Tip #1. This one relates to the "bouncing tick" problem I discussed last month. The problem -- in a nutshell -- is that when you have an exit stop order that applies to the day of entry and you're using daily bars, the intraday price movement might stop you out whereas TradeStation might not recognize that the stop got hit. This happens because TradeStation doesn't know how the market moved during the day when all it has is the open-high-low-close of the daily bar, so it needs to make certain assumptions. Sometimes it gets it right, sometimes not. While this is only an issue on the day of entry, it can affect the stated performance of a system.


One clever way to get around this problem is to use intraday data where the bar length is set to the number of minutes in the day's session. For the E-mini S&P and E-mini Nasdaq, for example, the number of minutes is 1410. For the day session only, the number of minutes is 405. So, if you use an intraday bar of 1410 minutes for the E-mini S&P, for example, you will see daily bars on the screen even though each bar is constructed from intraday data. This avoids the bouncing tick problem because TradeStation has a feature under Format Strategy called Backtesting Resolution. If you check the Backtesting Resolution box and set the resolution to a small number of minutes, such as 5 or 1, then TradeStation will properly account for the effects of intraday price movement on the plotted bars. The strategy will be run on intraday data even though the results will be shown for daily bars.

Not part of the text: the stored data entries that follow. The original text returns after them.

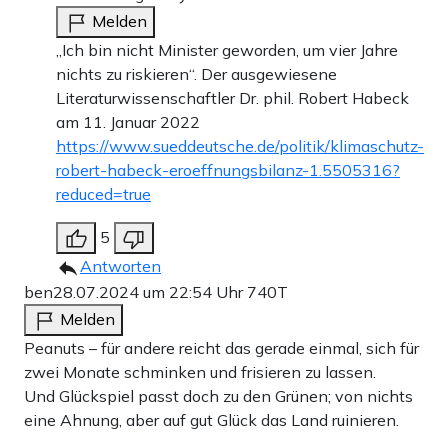
Melden
„Ich bin nicht Minister geworden, um vier Jahre
nichts zu riskieren“. Der ausgewiesene
Literaturwissenschaftler Dr. phil. Robert Habeck
am 11. Januar 2022
https://www.sueddeutsche.de/politik/klimaschutz-
robert-habeck-eroeffnungsbilanz-1.5505316?
reduced=true
5
Antworten
ben
28.07.2024 um 22:54 Uhr
740T
Melden
Peanuts – für andere reicht das gerade einmal, sich für
zwei Monate schminken und frisieren zu lassen.
Und Glückspiel passt doch zu den Grünen; von nichts
eine Ahnung, aber auf gut Glück das Land ruinieren.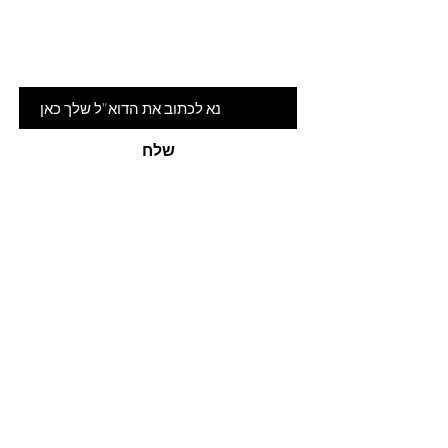
הרשמי לניוזלטר שלנו ותהיי ראשונה
לדעת על המלצות ומבצעים חמים
דוא"ל
שלח
האתר
אודות
חנות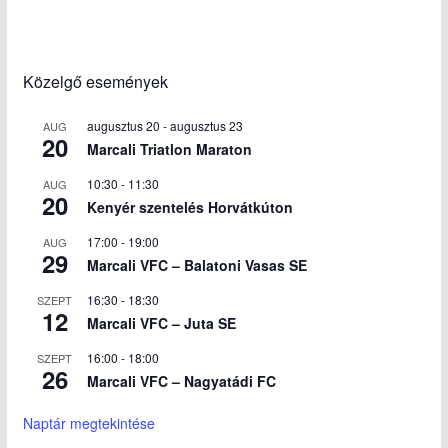
Közelgő események
augusztus 20
-
augusztus 23
AUG
20
Marcali Triatlon Maraton
10:30
-
11:30
AUG
20
Kenyér szentelés Horvátkúton
17:00
-
19:00
AUG
29
Marcali VFC – Balatoni Vasas SE
16:30
-
18:30
SZEPT
12
Marcali VFC – Juta SE
16:00
-
18:00
SZEPT
26
Marcali VFC – Nagyatádi FC
Naptár megtekintése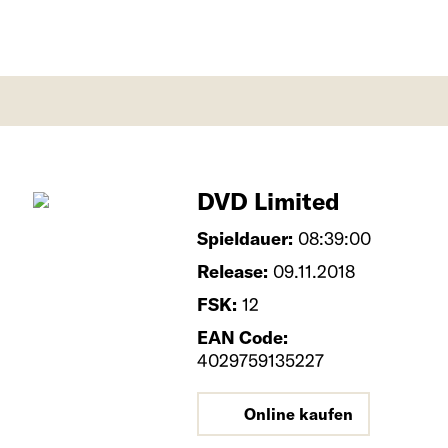
DVD Limited
Spieldauer:
08:39:00
Release:
09.11.2018
FSK:
12
EAN Code:
4029759135227
Online kaufen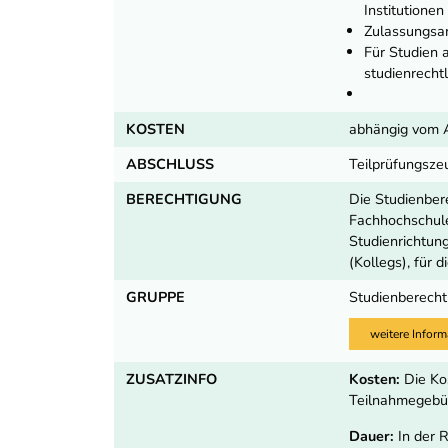
Institutione
Zulassungsan
Für Studien 
studienrecht
KOSTEN
abhängig vom 
ABSCHLUSS
Teilprüfungsze
BERECHTIGUNG
Die Studienber
Fachhochschule
Studienrichtun
(Kollegs), für d
GRUPPE
Studienberecht
weitere Inform
ZUSATZINFO
Kosten:
Die Ko
Teilnahmegebüh
Dauer:
In der 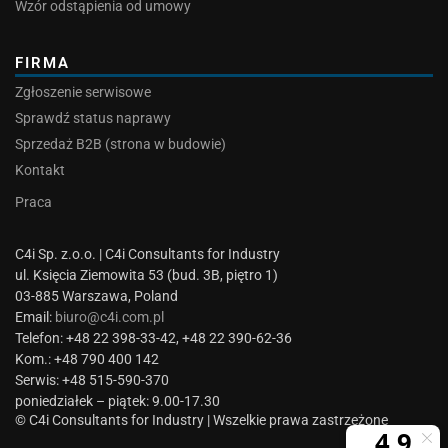
Wzór odstąpienia od umowy
FIRMA
Zgłoszenie serwisowe
Sprawdź status naprawy
Sprzedaż B2B (strona w budowie)
Kontakt
Praca
C4i Sp. z.o.o. | C4i Consultants for Industry
ul. Księcia Ziemowita 53 (bud. 3B, piętro 1)
03-885 Warszawa, Poland
Email:
biuro@c4i.com.pl
Telefon: +48 22 398-33-42, +48 22 390-62-36
Kom.: +48 790 400 142
Serwis: +48 515-590-370
poniedziałek – piątek: 9.00-17.30
© C4i Consultants for Industry | Wszelkie prawa zastrzeżone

Tip #2. One of the drawbacks of TradeStation 6 is that you have no control over the data. We get whatever data TradeStation gives us and hope it's good. While you can't import data from another source into TradeStation (as far as I know), you can export the data that TradeStation 6 provides. To save TS 6 data to a text file, go to a chart window, and select Data Window from the View menu. This brings up a window that shows the prices for each bar on the chart. Right-click in the middle of the window and make sure that Show All Data is selected. You can then save the data to a text file by clicking on the disk icon on the data window's menu bar or by right-clicking and selecting Save....


Tip #3. This is also a TradeStation 6 tip. Most TS 6 users probably figure out this one on their own before long, but until you do, it can cause confusion. The data provided by TradeStation for TS 6 are not always stable. By that, I mean sometimes there are changes to the data that are posted throughout the day and evening. For example, if the exchange changes the settlement price an hour after the close, TradeStation will re-post the new price. Errors sometimes occur as well, and TradeStation re-posts the corrected prices. The only way to ensure that you're seeing the most up-to-date price data is to reload the data. Go to the View menu and select Refresh then Reload. I recommend doing this before running any system in order to make sure that the resulting trading orders are based on the most recent price data.

That's all for now. Good luck with your trading.